Bluebird Monitors Wanted

Wanted: A monitor to check an Eastern Bluebird trail at Southview Golf Course: 239 Mendota Rd E, West St Paul, MN 55118.

Duties include checking a dozen bluebird boxes once/week starting May 1st for a minimum of 12 weeks.

One line abbreviated notes are taken and summarized at the end of the year to report results to BBRP (Bluebird Recovery Program). Training and data will be provided.

Contact Jack Hauser at jgshauser@gmail.com or call 952-831-8132

Wetland Monitoring Opportunity

Hennepin County is seeking citizen scientists to gather data about the health of wetlands in their communities. Wetland Health Evaluation Program (WHEP) volunteers will work with other citizen scientists to monitor bugs and plants in wetlands.

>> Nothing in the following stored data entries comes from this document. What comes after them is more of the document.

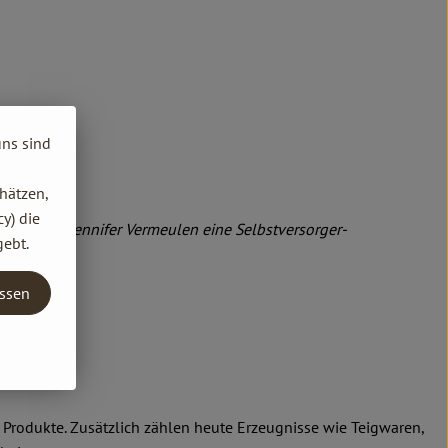
uns sind
hätzen,
y) die
lhelm und Jennifer Vermeulen eine Selbstversorger-
gebt.
entwickelt.
assen
Produkte. Zusätzlich zählen heute Erzeugnisse wie Teigwaren,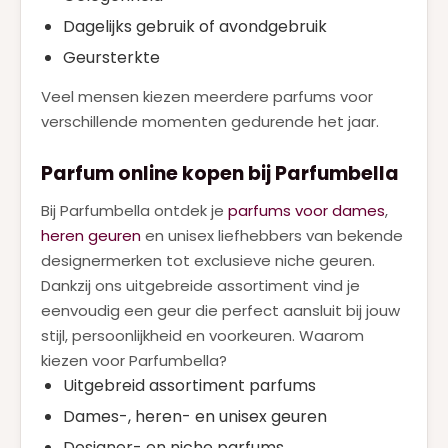
Dagelijks gebruik of avondgebruik
Geursterkte
Veel mensen kiezen meerdere parfums voor
verschillende momenten gedurende het jaar.
Parfum online kopen bij Parfumbella
Bij Parfumbella ontdek je
parfums voor dames
,
heren geuren
en unisex liefhebbers van bekende
designermerken tot exclusieve niche geuren.
Dankzij ons uitgebreide assortiment vind je
eenvoudig een geur die perfect aansluit bij jouw
stijl, persoonlijkheid en voorkeuren. Waarom
kiezen voor Parfumbella?
Uitgebreid assortiment parfums
Dames-, heren- en unisex geuren
Designer- en niche parfums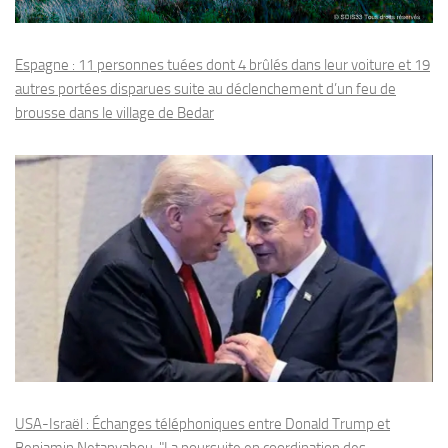
Espagne : 11 personnes tuées dont 4 brûlés dans leur voiture et 19
autres portées disparues suite au déclenchement d’un feu de
brousse dans le village de Bedar
USA-Israël : Échanges téléphoniques entre Donald Trump et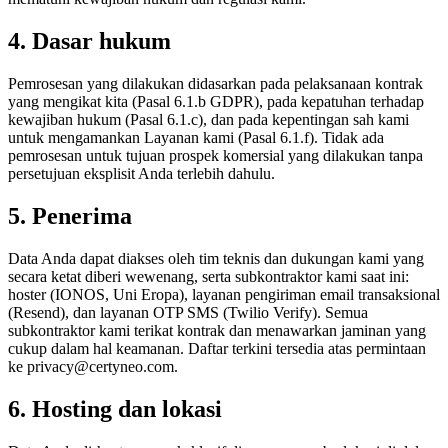
4. Dasar hukum
Pemrosesan yang dilakukan didasarkan pada pelaksanaan kontrak
yang mengikat kita (Pasal 6.1.b GDPR), pada kepatuhan terhadap
kewajiban hukum (Pasal 6.1.c), dan pada kepentingan sah kami
untuk mengamankan Layanan kami (Pasal 6.1.f). Tidak ada
pemrosesan untuk tujuan prospek komersial yang dilakukan tanpa
persetujuan eksplisit Anda terlebih dahulu.
5. Penerima
Data Anda dapat diakses oleh tim teknis dan dukungan kami yang
secara ketat diberi wewenang, serta subkontraktor kami saat ini:
hoster (IONOS, Uni Eropa), layanan pengiriman email transaksional
(Resend), dan layanan OTP SMS (Twilio Verify). Semua
subkontraktor kami terikat kontrak dan menawarkan jaminan yang
cukup dalam hal keamanan. Daftar terkini tersedia atas permintaan
ke privacy@certyneo.com.
6. Hosting dan lokasi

No experience is required, but an interest in wetlands, bugs and/or plants is encouraged. Hennepin County provides all of the training, equipment, and leadership.

Teams will be formed in the Bloomington, Brooklyn Park, Brooklyn Center, Corcoran, Eden Prairie, Maple Grove, Medina, Minneapolis, Minnetonka and Plymouth areas. Everyone is welcome in these cities and neighboring communities to join a team.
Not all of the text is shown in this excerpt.